Saved data entries
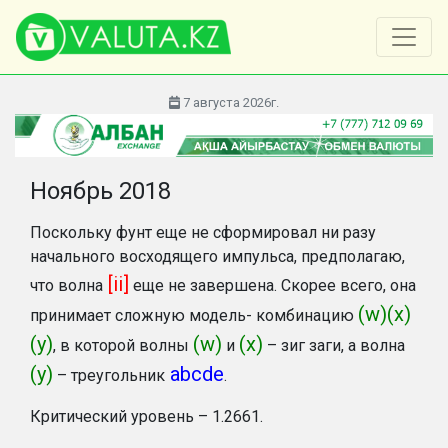
7 августа 2026г.
Ноябрь 2018
Поскольку фунт еще не сформировал ни разу
начального восходящего импульса, предполагаю,
[ii]
что волна
еще не завершена. Скорее всего, она
(w)(x)
принимает сложную модель- комбинацию
(y)
(w)
(x)
, в которой волны
и
– зиг заги, а волна
(y)
abcde
– треугольник
.
Критический уровень – 1.2661.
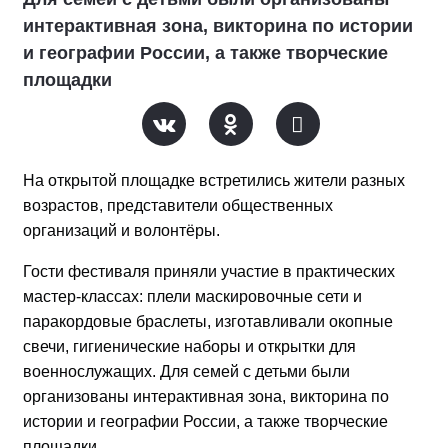
интерактивная зона, викторина по истории
и географии России, а также творческие
площадки
На открытой площадке встретились жители разных
возрастов, представители общественных
организаций и волонтёры.
Гости фестиваля приняли участие в практических
мастер-классах: плели маскировочные сети и
паракордовые браслеты, изготавливали окопные
свечи, гигиенические наборы и открытки для
военнослужащих. Для семей с детьми были
организованы интерактивная зона, викторина по
истории и географии России, а также творческие
площадки.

» Task objective: Output the entries verbatim but drop the images.

» Worked solution:
7 августа 2026г.
Ноябрь 2018
Поскольку фунт еще не сформировал ни разу
начального восходящего импульса, предполагаю,
[ii]
что волна
еще не завершена. Скорее всего, она
(w)(x)
принимает сложную модель- комбинацию
(y)
(w)
(x)
, в которой волны
и
– зиг заги, а волна
(y)
abcde
– треугольник
.
Критический уровень – 1.2661.
интерактивная зона, викторина по истории
и географии России, а также творческие
площадки
На открытой площадке встретились жители разных
возрастов, представители общественных
организаций и волонтёры.
Гости фестиваля приняли участие в практических
мастер-классах: плели маскировочные сети и
паракордовые браслеты, изготавливали окопные
свечи, гигиенические наборы и открытки для
военнослужащих. Для семей с детьми были
организованы интерактивная зона, викторина по
истории и географии России, а также творческие
площадки.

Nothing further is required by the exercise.